The difference between Swift and humans was already visible at the start of the race. Swift wasted no time in accelerating the drone as soon as the start signal was given, and Swift got off to a faster start by just 0.25 seconds.

The human-operated drone was truly a champion, and it kept up with the drone operated by Swift while maintaining the small lead it had at the start.

Image seen from the camera of a drone operated by a human. What you can see at the bottom is the leading Swift-operated drone.

However, the champion's drone could not overtake him, and in the end, the drone piloted by Swift won.

Swift optimizes your course by understanding your position and acceleration in real time. As a result, compared to the champion's trajectory (red), the Swift's trajectory (blue) was able to attack the curves more tightly, leading to a reduction in time.

However, the research team argues that ``human pilots were more adaptable than Swift.'' Human pilots can quickly adapt to new courses and fly drones, but Swift sometimes failed when conditions differed from those for which he was trained, such as when the lighting conditions in the room changed. .

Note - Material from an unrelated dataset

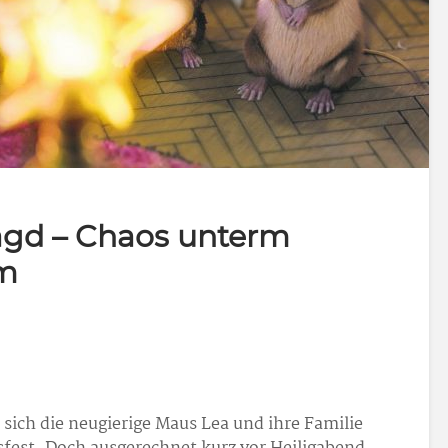
agd – Chaos unterm
m
 sich die neugierige Maus Lea und ihre Familie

The research team claims that the importance of the results of this study goes beyond drone racing. 'There is a limit to the battery capacity of drones. AI will increase the usefulness of drones by allowing them to fly faster and more efficiently,' he said, adding that they can be used to shoot action scenes for movies, save lives in disasters, monitor forests, etc. Autonomous drones are said to be useful in a wide variety of applications, including space exploration.